● **Activity**: Locate, in the data below, the line that contains "meer creatieve dingen" and the line that contains "porte-clés métalliques à"; reproduce exactly those two lines and every line between them, nothing more.

*** Data supplied Section Begins ***

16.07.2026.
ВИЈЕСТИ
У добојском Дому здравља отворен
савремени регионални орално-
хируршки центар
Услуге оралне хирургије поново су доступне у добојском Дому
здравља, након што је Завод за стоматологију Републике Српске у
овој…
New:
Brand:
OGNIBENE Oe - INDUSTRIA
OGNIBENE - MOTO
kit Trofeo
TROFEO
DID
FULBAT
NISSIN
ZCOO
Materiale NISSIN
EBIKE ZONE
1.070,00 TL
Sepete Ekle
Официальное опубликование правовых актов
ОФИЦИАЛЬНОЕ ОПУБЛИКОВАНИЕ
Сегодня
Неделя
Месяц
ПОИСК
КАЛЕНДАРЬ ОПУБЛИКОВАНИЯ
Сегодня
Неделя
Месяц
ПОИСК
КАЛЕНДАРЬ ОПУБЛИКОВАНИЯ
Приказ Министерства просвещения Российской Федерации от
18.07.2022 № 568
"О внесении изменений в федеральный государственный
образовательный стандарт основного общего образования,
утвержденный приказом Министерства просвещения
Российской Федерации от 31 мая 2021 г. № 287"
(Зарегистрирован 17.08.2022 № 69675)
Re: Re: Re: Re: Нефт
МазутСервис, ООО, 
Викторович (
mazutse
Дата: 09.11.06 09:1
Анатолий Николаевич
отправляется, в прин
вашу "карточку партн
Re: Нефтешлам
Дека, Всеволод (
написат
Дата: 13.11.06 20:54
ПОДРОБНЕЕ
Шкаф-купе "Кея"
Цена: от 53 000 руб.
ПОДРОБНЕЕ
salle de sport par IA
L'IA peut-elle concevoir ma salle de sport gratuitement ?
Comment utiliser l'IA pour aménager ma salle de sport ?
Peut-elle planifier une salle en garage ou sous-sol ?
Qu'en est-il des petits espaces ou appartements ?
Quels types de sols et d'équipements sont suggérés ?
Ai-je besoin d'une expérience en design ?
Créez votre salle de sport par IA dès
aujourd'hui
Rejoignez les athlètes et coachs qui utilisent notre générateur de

*** Data supplied Section Ends ***
*** Data supplied Section Begins ***

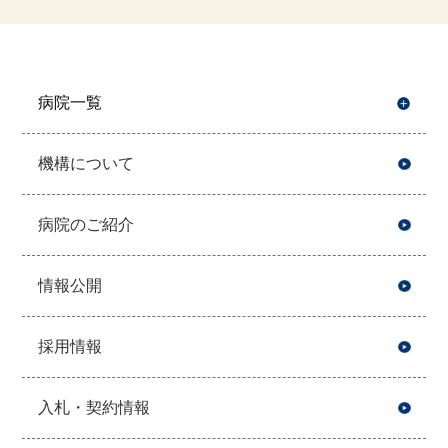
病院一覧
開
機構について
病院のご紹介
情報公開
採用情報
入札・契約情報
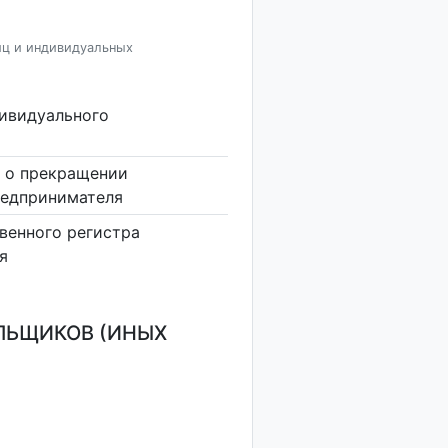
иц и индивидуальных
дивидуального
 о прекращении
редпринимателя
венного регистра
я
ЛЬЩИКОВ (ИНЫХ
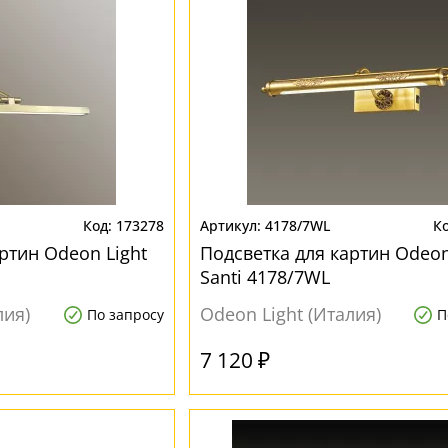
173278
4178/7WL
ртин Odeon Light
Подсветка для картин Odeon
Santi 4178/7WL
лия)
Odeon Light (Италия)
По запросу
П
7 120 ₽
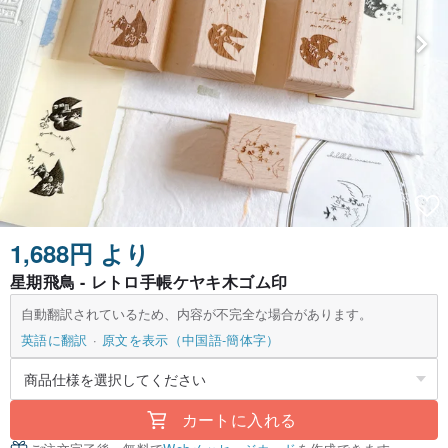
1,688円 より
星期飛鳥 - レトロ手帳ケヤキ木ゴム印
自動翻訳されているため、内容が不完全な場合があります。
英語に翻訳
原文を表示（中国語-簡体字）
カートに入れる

*** Data supplied Section Ends ***
*** Data supplied Section Begins ***

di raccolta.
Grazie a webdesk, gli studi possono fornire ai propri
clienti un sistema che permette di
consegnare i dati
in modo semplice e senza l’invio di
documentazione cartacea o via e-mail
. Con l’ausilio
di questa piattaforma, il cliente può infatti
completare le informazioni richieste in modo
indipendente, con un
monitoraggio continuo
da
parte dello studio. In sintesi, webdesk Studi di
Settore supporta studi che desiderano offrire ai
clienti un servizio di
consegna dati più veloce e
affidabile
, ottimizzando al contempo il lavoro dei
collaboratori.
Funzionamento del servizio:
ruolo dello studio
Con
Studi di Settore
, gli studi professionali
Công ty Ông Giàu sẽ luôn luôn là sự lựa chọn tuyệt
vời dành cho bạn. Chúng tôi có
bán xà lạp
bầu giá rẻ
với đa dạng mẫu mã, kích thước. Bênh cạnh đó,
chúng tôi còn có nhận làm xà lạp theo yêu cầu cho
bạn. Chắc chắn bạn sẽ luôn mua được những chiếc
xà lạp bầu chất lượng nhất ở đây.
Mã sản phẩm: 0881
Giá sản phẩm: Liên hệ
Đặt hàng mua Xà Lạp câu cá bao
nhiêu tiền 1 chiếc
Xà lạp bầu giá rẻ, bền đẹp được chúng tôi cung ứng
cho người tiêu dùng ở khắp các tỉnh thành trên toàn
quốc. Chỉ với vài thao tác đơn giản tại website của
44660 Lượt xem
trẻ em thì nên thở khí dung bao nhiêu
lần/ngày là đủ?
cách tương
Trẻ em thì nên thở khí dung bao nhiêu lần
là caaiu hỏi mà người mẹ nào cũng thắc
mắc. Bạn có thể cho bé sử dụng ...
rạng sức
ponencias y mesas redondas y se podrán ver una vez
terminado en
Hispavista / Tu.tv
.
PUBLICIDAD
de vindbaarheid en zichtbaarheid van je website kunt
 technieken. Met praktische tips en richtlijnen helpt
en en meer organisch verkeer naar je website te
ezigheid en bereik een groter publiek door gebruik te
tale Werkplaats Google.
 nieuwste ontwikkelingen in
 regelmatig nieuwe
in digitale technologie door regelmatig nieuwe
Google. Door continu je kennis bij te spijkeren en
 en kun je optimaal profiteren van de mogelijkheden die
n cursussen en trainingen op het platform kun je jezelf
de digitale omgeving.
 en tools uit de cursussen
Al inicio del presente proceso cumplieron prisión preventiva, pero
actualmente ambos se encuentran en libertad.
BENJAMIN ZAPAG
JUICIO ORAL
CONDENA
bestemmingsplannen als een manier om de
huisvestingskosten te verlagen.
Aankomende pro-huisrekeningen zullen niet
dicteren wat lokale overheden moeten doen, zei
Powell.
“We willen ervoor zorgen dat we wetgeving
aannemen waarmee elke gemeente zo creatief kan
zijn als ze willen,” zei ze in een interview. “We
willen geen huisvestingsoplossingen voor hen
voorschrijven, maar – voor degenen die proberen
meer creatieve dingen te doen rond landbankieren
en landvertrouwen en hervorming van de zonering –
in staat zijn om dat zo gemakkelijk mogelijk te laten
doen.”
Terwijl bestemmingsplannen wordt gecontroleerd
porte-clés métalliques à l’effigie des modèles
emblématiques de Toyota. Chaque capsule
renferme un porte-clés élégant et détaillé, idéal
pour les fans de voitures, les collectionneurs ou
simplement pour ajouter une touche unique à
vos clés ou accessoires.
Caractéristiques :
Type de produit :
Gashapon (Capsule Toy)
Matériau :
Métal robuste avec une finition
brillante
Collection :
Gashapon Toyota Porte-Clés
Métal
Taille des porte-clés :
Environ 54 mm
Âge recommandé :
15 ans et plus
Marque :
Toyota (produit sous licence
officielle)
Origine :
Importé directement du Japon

*** Data supplied Section Ends ***

● **Answer for this exercise**:
meer creatieve dingen te doen rond landbankieren
en landvertrouwen en hervorming van de zonering –
in staat zijn om dat zo gemakkelijk mogelijk te laten
doen.”
Terwijl bestemmingsplannen wordt gecontroleerd
porte-clés métalliques à l’effigie des modèles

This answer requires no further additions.